I’ve heard it quite a bit myself in my role. So, I started to think about the questions to challenge the requests in order to test the commitment to make a chat bot work in the particular instance it’s being requested. Here are the key questions I think are necessary to ask when considering a bot:
- Do You Have the Data? Any bot discussion should start with a dialogue around the data source that will be used for ‘said’ bot. You see, absolutely critical in determining the success of a bot, one that people will come back to time and time again, is a treasure trove of rich data: Data that is typically more expansive and nuanced than your audience has the patience to wade through is usually what's driving the idea of creating a bot. A bot to answer questions about a complex policy, provide the user insights on years of financial data, or provide insights relative to mountains of knowledge capital in the form of terabytes of documents in a repository, will all do better with a rich set of data.

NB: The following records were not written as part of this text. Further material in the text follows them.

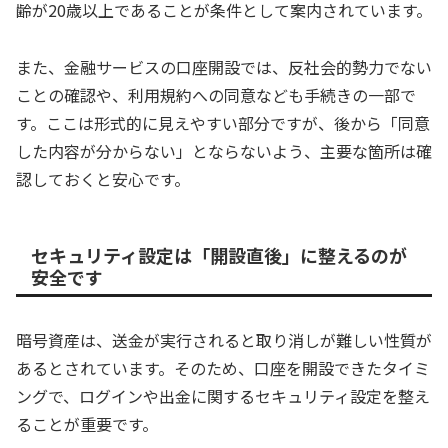
齢が20歳以上であることが条件として案内されています。
また、金融サービスの口座開設では、反社会的勢力でない
ことの確認や、利用規約への同意なども手続きの一部で
す。ここは形式的に見えやすい部分ですが、後から「同意
した内容が分からない」とならないよう、主要な箇所は確
認しておくと安心です。
セキュリティ設定は「開設直後」に整えるのが
安全です
暗号資産は、送金が実行されると取り消しが難しい性質が
あるとされています。そのため、口座を開設できたタイミ
ングで、ログインや出金に関するセキュリティ設定を整え
ることが重要です。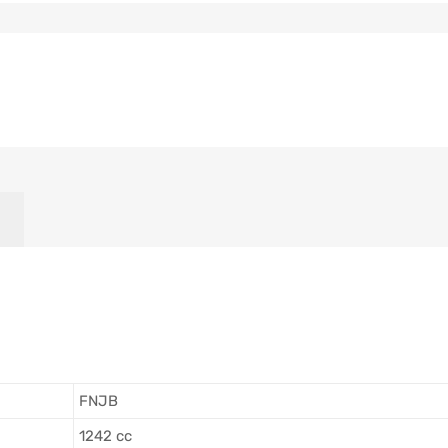
FNJB
1242 cc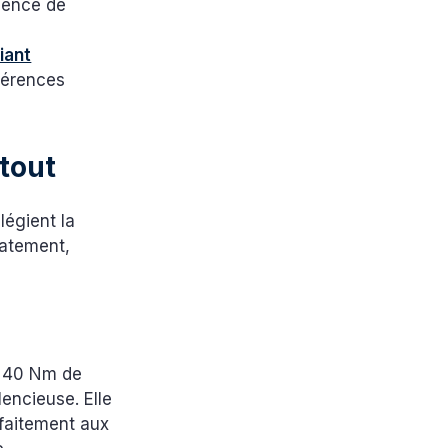
rience de
iant
férences
 tout
légient la
iatement,
t 40 Nm de
lencieuse. Elle
faitement aux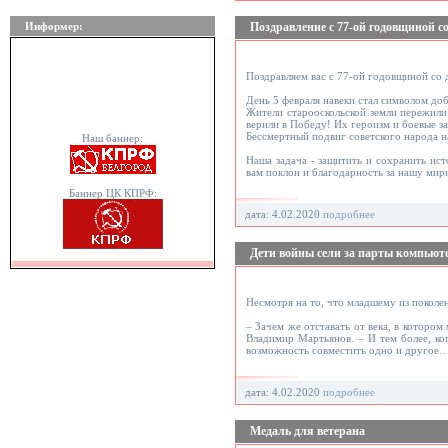
Информер:
Поздравление с 77-ой годовщиной с
Поздравляем вас с 77-ой годовщиной со 
День 5 февраля навеки стал символом доб
Жители старооскольской земли пережили
верили в Победу! Их героизм и боевые з
Бессмертный подвиг советского народа н
Наш баннер:
Наша задача - защитить и сохранить ис
вам поклон и благодарность за нашу мир
Баннер ЦК КПРФ:
дата: 4.02.2020
подробнее
Дети войны сели за парты компьюте
Несмотря на то, что младшему из поколен
– Зачем же отставать от века, в которо
Владимир Мартьянов. – И тем более, ког
возможность совместить одно и другое
дата: 4.02.2020
подробнее
Медаль для ветерана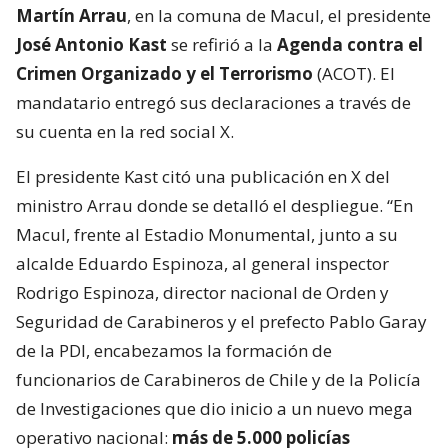
Martín Arrau
, en la comuna de Macul, el presidente
José Antonio Kast
se refirió a la
Agenda contra el
Crimen Organizado y el Terrorismo
(ACOT). El
mandatario entregó sus declaraciones a través de
su cuenta en la red social X.
El presidente Kast citó una publicación en X del
ministro Arrau donde se detalló el despliegue. “En
Macul, frente al Estadio Monumental, junto a su
alcalde Eduardo Espinoza, al general inspector
Rodrigo Espinoza, director nacional de Orden y
Seguridad de Carabineros y el prefecto Pablo Garay
de la PDI, encabezamos la formación de
funcionarios de Carabineros de Chile y de la Policía
de Investigaciones que dio inicio a un nuevo mega
operativo nacional:
más de 5.000 policías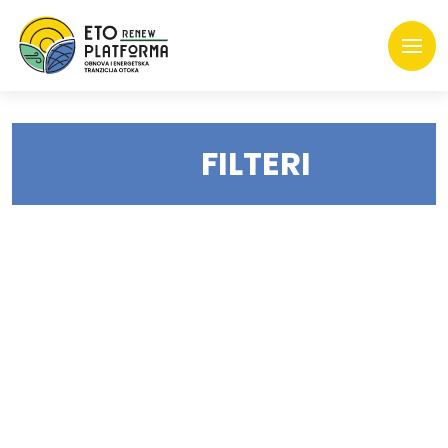
FILTERI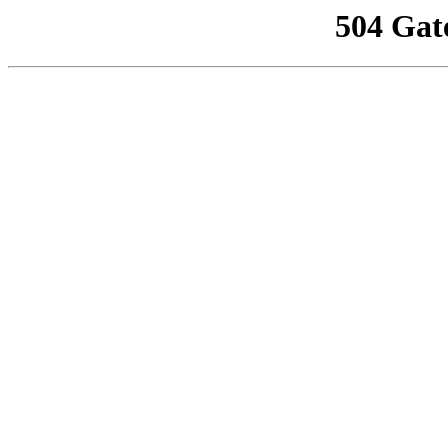
504 Gat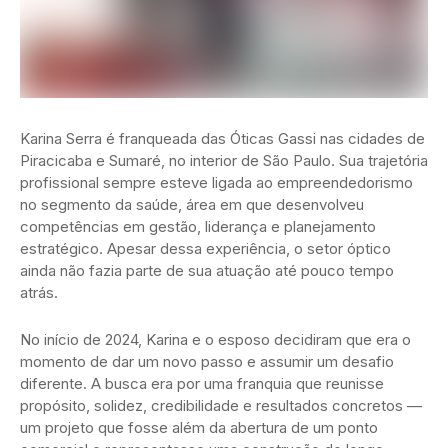
Karina Serra é franqueada das Óticas Gassi nas cidades de
Piracicaba e Sumaré, no interior de São Paulo. Sua trajetória
profissional sempre esteve ligada ao empreendedorismo
no segmento da saúde, área em que desenvolveu
competências em gestão, liderança e planejamento
estratégico. Apesar dessa experiência, o setor óptico
ainda não fazia parte de sua atuação até pouco tempo
atrás.
No início de 2024, Karina e o esposo decidiram que era o
momento de dar um novo passo e assumir um desafio
diferente. A busca era por uma franquia que reunisse
propósito, solidez, credibilidade e resultados concretos —
um projeto que fosse além da abertura de um ponto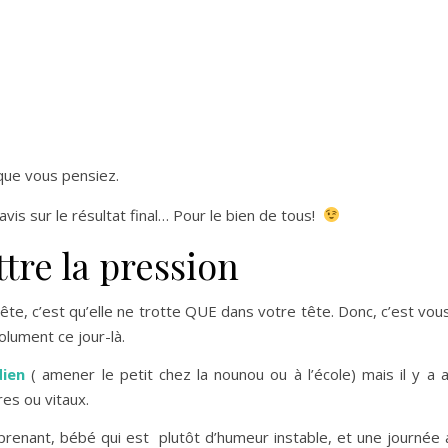
que vous pensiez.
vis sur le résultat final… Pour le bien de tous!
tre la pression
ête, c’est qu’elle ne trotte QUE dans votre tête. Donc, c’est vou
olument ce jour-là.
dien
( amener le petit chez la nounou ou à l’école) mais il y a 
res ou vitaux.
 prenant, bébé qui est plutôt d’humeur instable, et une journée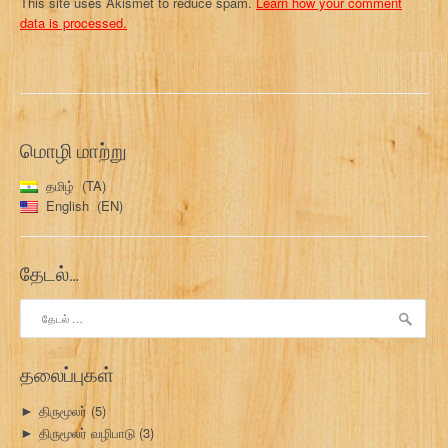
This site uses Akismet to reduce spam.
Learn how your comment
data is processed.
மொழி மாற்று
தமிழ்
TA
English
EN
தேடல்…
இதற்காகத்
தேடு:
தலைப்புகள்
திருமூலர்
(5)
►
திருமூலர் வழிபாடு
(3)
►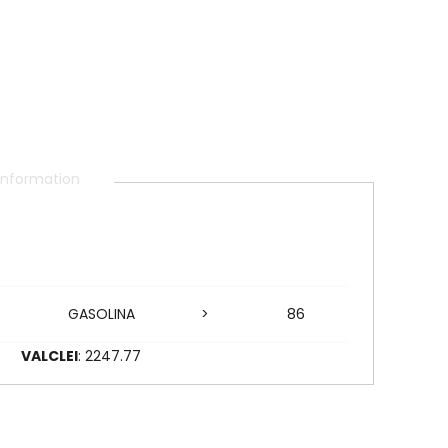
 information
GASOLINA
>
86
7
VALCLEI
: 2247.77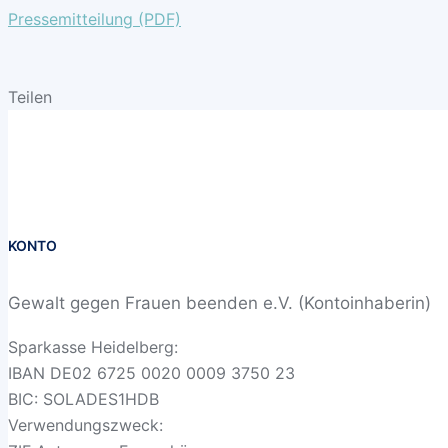
Pressemitteilung (PDF)
Teilen
KONTO
Gewalt gegen Frauen beenden e.V. (Kontoinhaberin)
Sparkasse Heidelberg:
IBAN DE02 6725 0020 0009 3750 23
BIC: SOLADES1HDB
Verwendungszweck: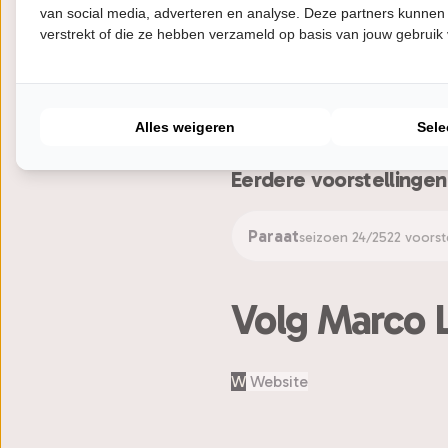
van social media, adverteren en analyse. Deze partners kunnen
doekoe, trek izjen gekke patt
verstrekt of die ze hebben verzameld op basis van jouw gebruik
Peace!
Piet
Alles weigeren
Sele
Eerdere voorstellingen
Paraat
seizoen 24/25
22 voorst
Volg Marco 
W
Website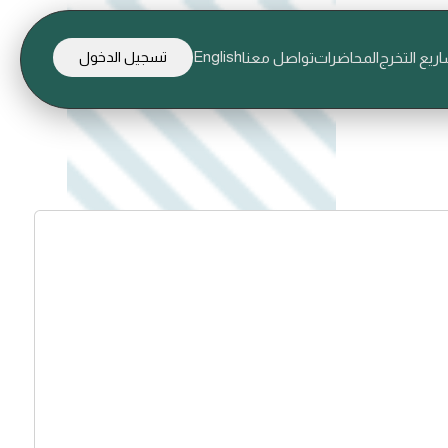
English
ريع التخرج
المحاضرات
تواصل معنا
تسجيل الدخول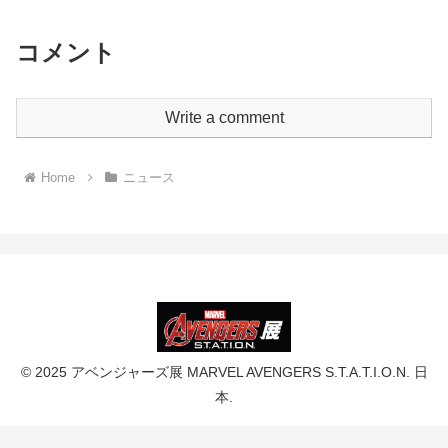
コメント
Write a comment
Home
ニュース
© 2025 アベンジャーズ展 MARVEL AVENGERS S.T.A.T.I.O.N. 日
本.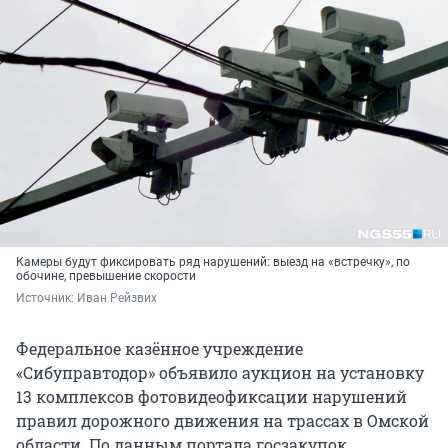
Камеры будут фиксировать ряд нарушений: выезд на «встречку», по
обочине, превышение скорости
Источник: 
Иван Рейзвих
Федеральное казённое учреждение
«Сибуправтодор» объявило аукцион на установку
13 комплексов фотовидеофиксации нарушений
правил дорожного движения на трассах в Омской
области. По данным портала госзакупок,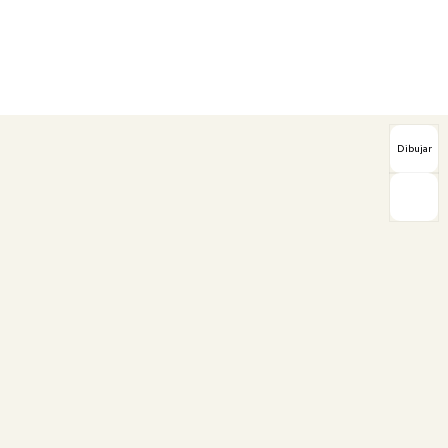
Dibujar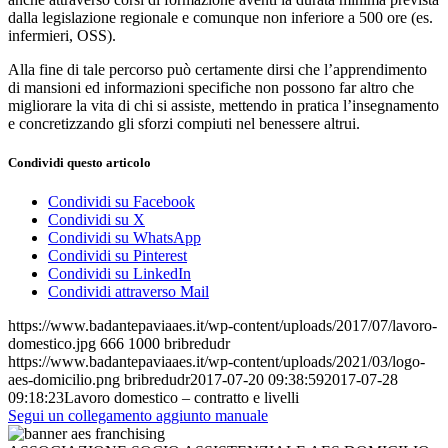
dalla legislazione regionale e comunque non inferiore a 500 ore (es.
infermieri, OSS).
Alla fine di tale percorso può certamente dirsi che l’apprendimento
di mansioni ed informazioni specifiche non possono far altro che
migliorare la vita di chi si assiste, mettendo in pratica l’insegnamento
e concretizzando gli sforzi compiuti nel benessere altrui.
Condividi questo articolo
Condividi su Facebook
Condividi su X
Condividi su WhatsApp
Condividi su Pinterest
Condividi su LinkedIn
Condividi attraverso Mail
https://www.badantepaviaaes.it/wp-content/uploads/2017/07/lavoro-
domestico.jpg
666
1000
bribredudr
https://www.badantepaviaaes.it/wp-content/uploads/2021/03/logo-
aes-domicilio.png
bribredudr
2017-07-20 09:38:59
2017-07-28
09:18:23
Lavoro domestico – contratto e livelli
Segui un collegamento aggiunto manuale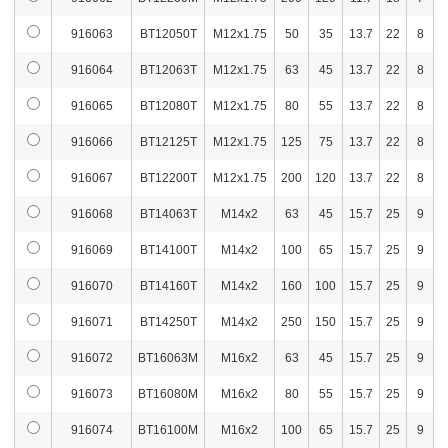
916091
BT20080T
22
M20x2.5
55
330
4,
916063
BT12050T
M12x1.75
50
35
13.7
22
8
916092
BT20100T
22
M20x2.5
65
400
4,
916064
BT12063T
M12x1.75
63
45
13.7
22
8
916093
BT20125T
22
M20x2.5
85
428
4,
916065
BT12080T
M12x1.75
80
55
13.7
22
8
916094
BT20160T
22
M20x2.5
110
500
5,
916066
BT12125T
M12x1.75
125
75
13.7
22
8
916095
BT20200T
22
M20x2.5
125
570
6,
916067
BT12200T
M12x1.75
200
120
13.7
22
8
916096
BT20250T
22
M20x2.5
150
680
7,
916068
BT14063T
M14x2
63
45
15.7
25
9
916097
BT20315T
22
M20x2.5
190
820
8,
916069
BT14100T
M14x2
100
65
15.7
25
9
916070
BT14160T
M14x2
160
100
15.7
25
9
916098
BT24100M
24
M24x3
70
540
7,
916071
BT14250T
M14x2
250
150
15.7
25
9
916099
BT24125M
24
M24x3
85
600
7,
916072
BT16063M
M16x2
63
45
15.7
25
9
916100
BT24160M
24
M24x3
110
770
8,
916073
BT16080M
M16x2
80
55
15.7
25
9
916101
BT24200M
24
M24x3
125
900
9,
916074
BT16100M
M16x2
100
65
15.7
25
9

And, of course, knowing what data you have will save the collective user base a ton of time as well as the organization as a whole. Bottom line: Make sure you're starting with a use case that has a comprehensive data source.
- Are You Committed to Curating the Information for the Bot? Are you willing to commit grey matter (i.e. a person or people) to making the bot smarter and smarter? I usually get the immediate response of, "What do you mean? This is a bot, it's supposed to learn and get smarter, right?" This is where real life and science fiction usually collide for the requester. Machine learning has come a very long way and the advancements are certainly promising. Scientists are setting up robots to learn how to walk, teaching them create to their own languages and a ton of other examples out there. But for the use cases being discussed in the enterprise right now, the vast majority will need human intervention to ensure the bot gets smarter and smarter to keep the users coming back for more. The way to do this is by ensuring that the bot has a mechanism (i.e. a human or team of humans) for surfacing the questions being asked by the users, the success rate of the responses, the level of user frustration (abandoned interactions), the return rate of individual users, etc. This is real work and will return handsomely on your investment if you commit some humans to the task.
- Are You OK if Your Bot Isn't the Center of Attention? This is a fun one to discuss. The use case for an individual bot can be extremely compelling. It surely will solve some pain points that many people have today or you wouldn't be contemplating it, right? But how exactly are your employees going to get to your bot? An important factor in launching a successful bot is simply access. Think about how your employees do their day-to-day work, where they do it, the complexity of their roles or teams, their technical environments, etc., and try to hone in on what is going to be quickest and most intuitive to your workforce so the bot can provide the value that you intended. For example, think about intelligent agents like Amazon Alexa, Apple Siri, or Microsoft's Cortana, and the fact that there's just one interface to remember and that one interface can handle a bunch of different questions or tasks. We need to pay particular attention to the reasons this works very well and avoid a confusing or cluttered user experience.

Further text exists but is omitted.